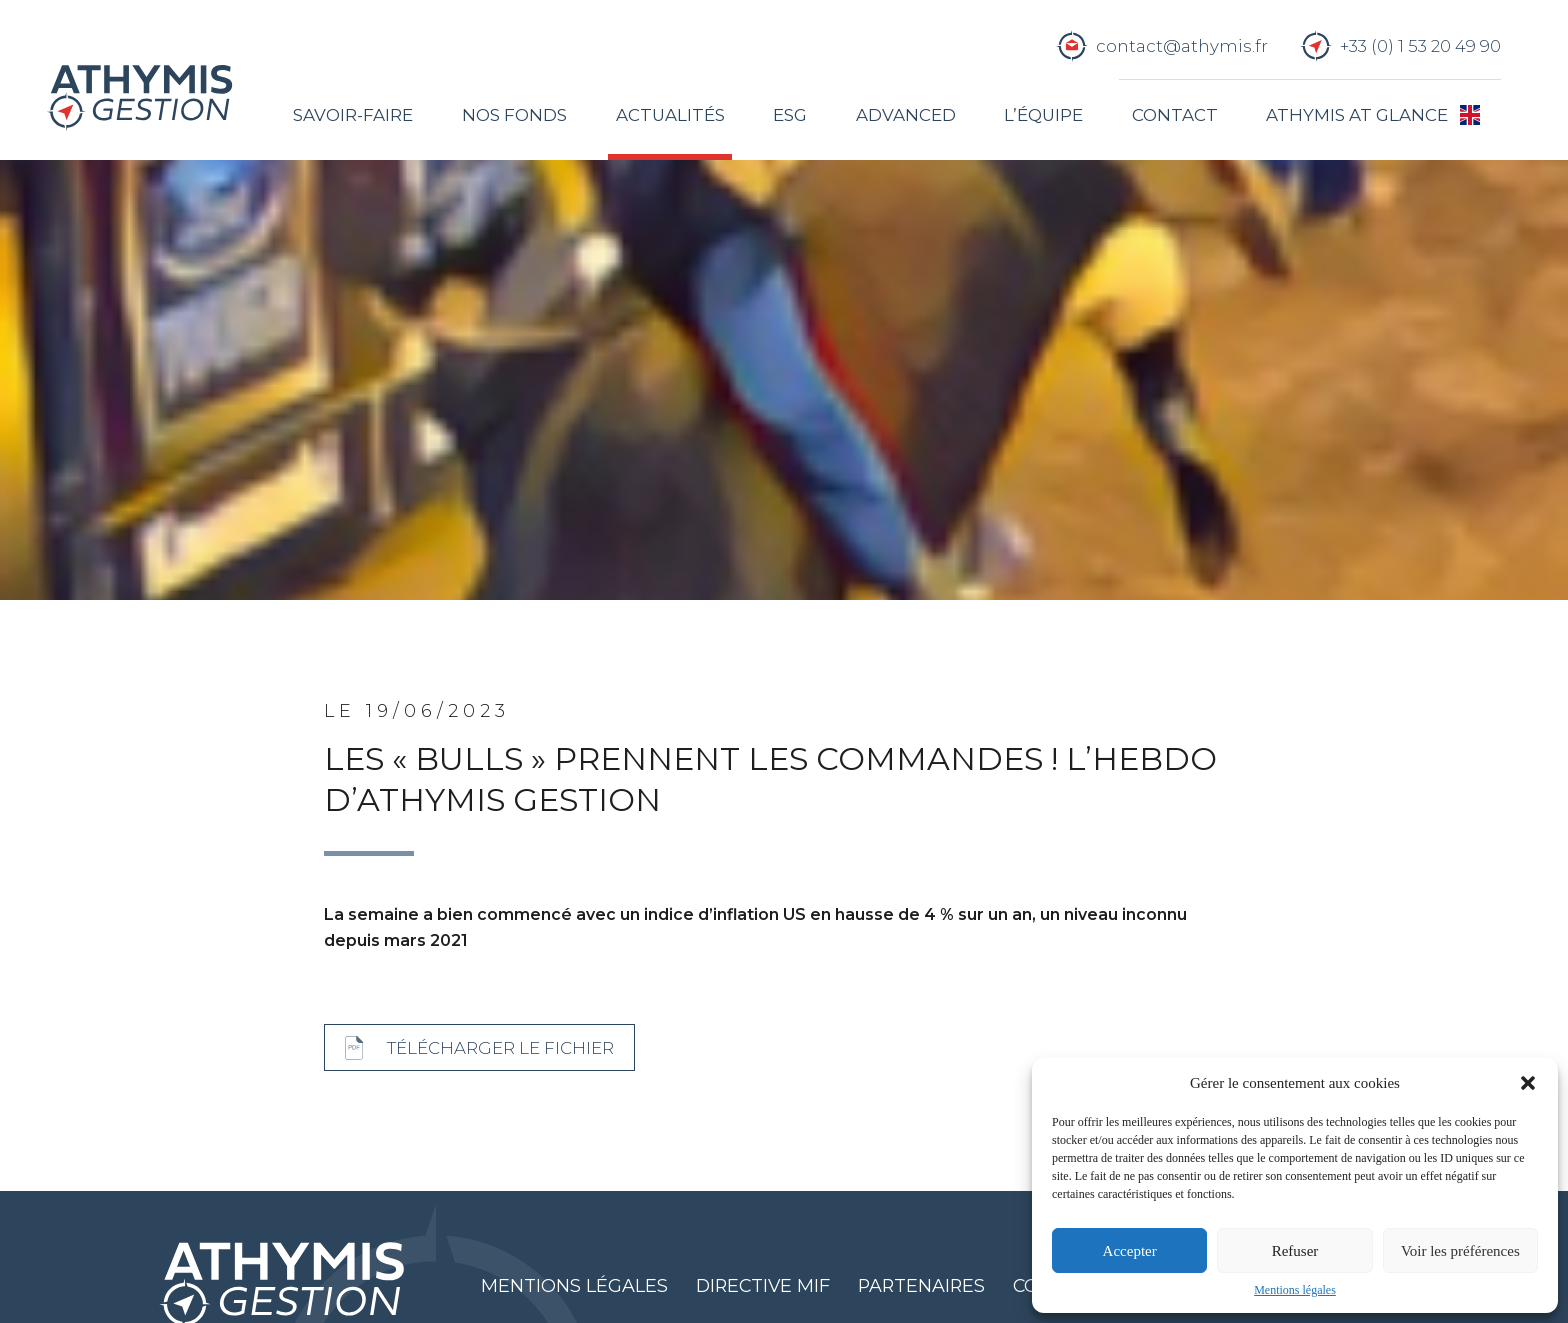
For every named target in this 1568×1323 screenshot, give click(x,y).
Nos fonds (514, 115)
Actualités (670, 115)
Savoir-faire (353, 115)
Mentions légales (1295, 1290)
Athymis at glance (1357, 115)
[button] (1528, 1083)
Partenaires (921, 1285)
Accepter (1130, 1251)
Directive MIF (763, 1285)
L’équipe (1043, 115)
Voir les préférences (1460, 1251)
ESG (790, 115)
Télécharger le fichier (500, 1048)
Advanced (906, 115)
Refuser (1295, 1251)
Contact (1175, 115)
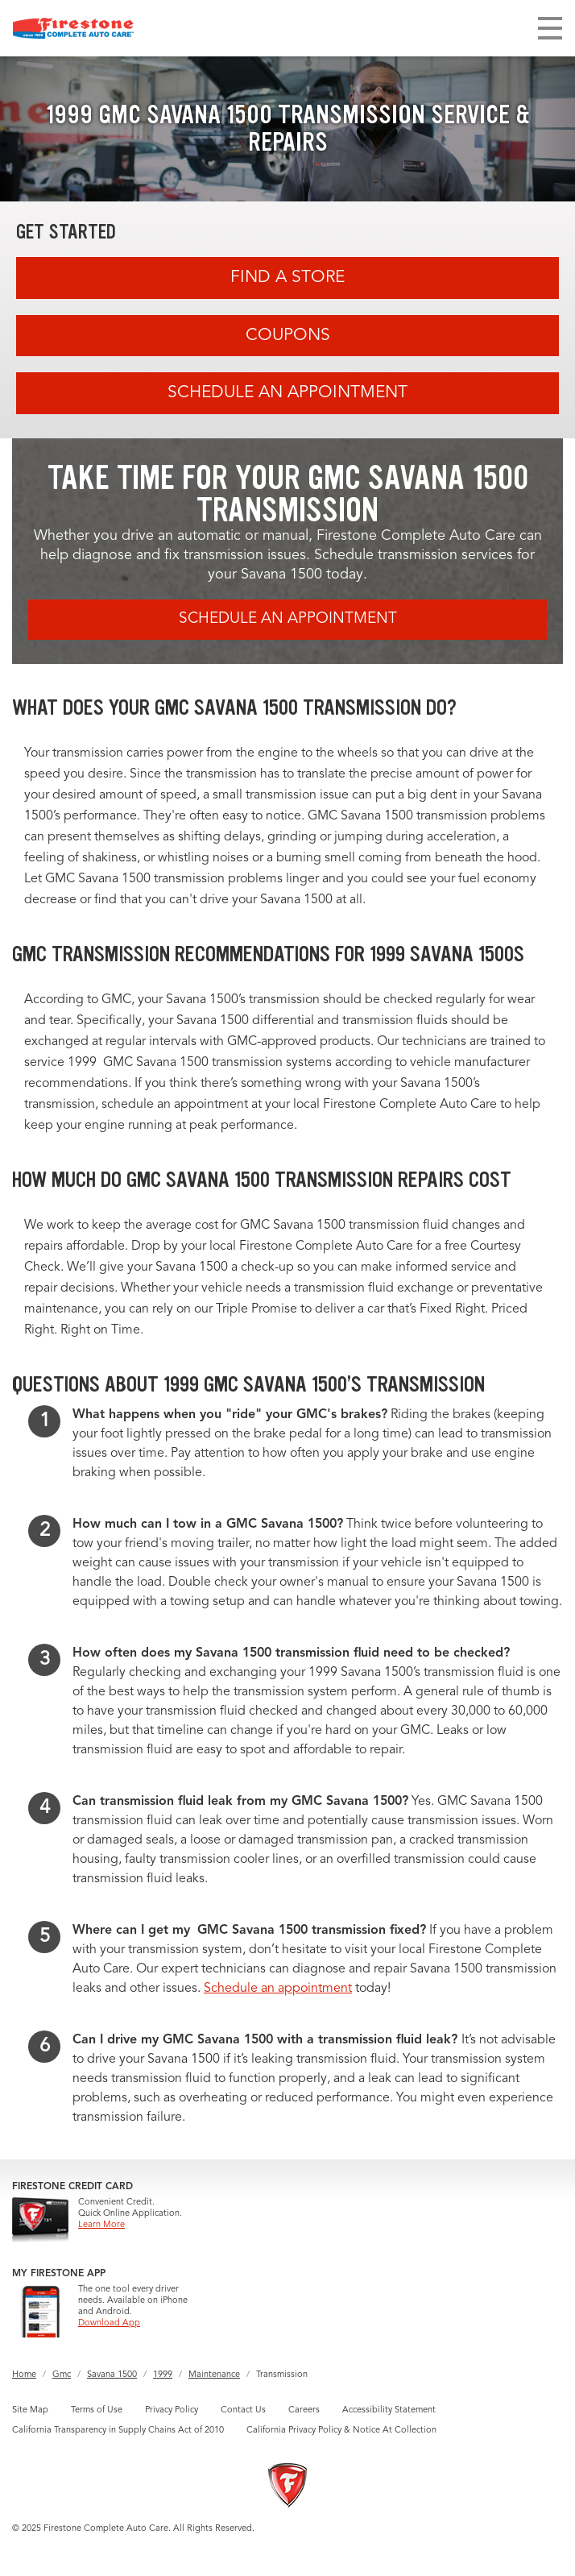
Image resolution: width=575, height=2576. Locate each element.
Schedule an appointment (278, 1988)
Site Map (30, 2410)
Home (24, 2375)
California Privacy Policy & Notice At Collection (341, 2430)
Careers (304, 2410)
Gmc (61, 2375)
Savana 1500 (112, 2375)
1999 (162, 2375)
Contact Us (243, 2410)
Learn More (101, 2225)
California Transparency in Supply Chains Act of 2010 (118, 2430)
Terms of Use (96, 2410)
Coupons (288, 335)
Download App (109, 2323)
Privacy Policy (171, 2410)
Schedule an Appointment (287, 392)
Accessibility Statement (389, 2410)
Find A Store (287, 277)
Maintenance (214, 2375)
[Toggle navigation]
● ● ● ● ●
For the entries above, please state how many lines contain the string "Policy"; give the number and nothing else.

Completed exercise: 2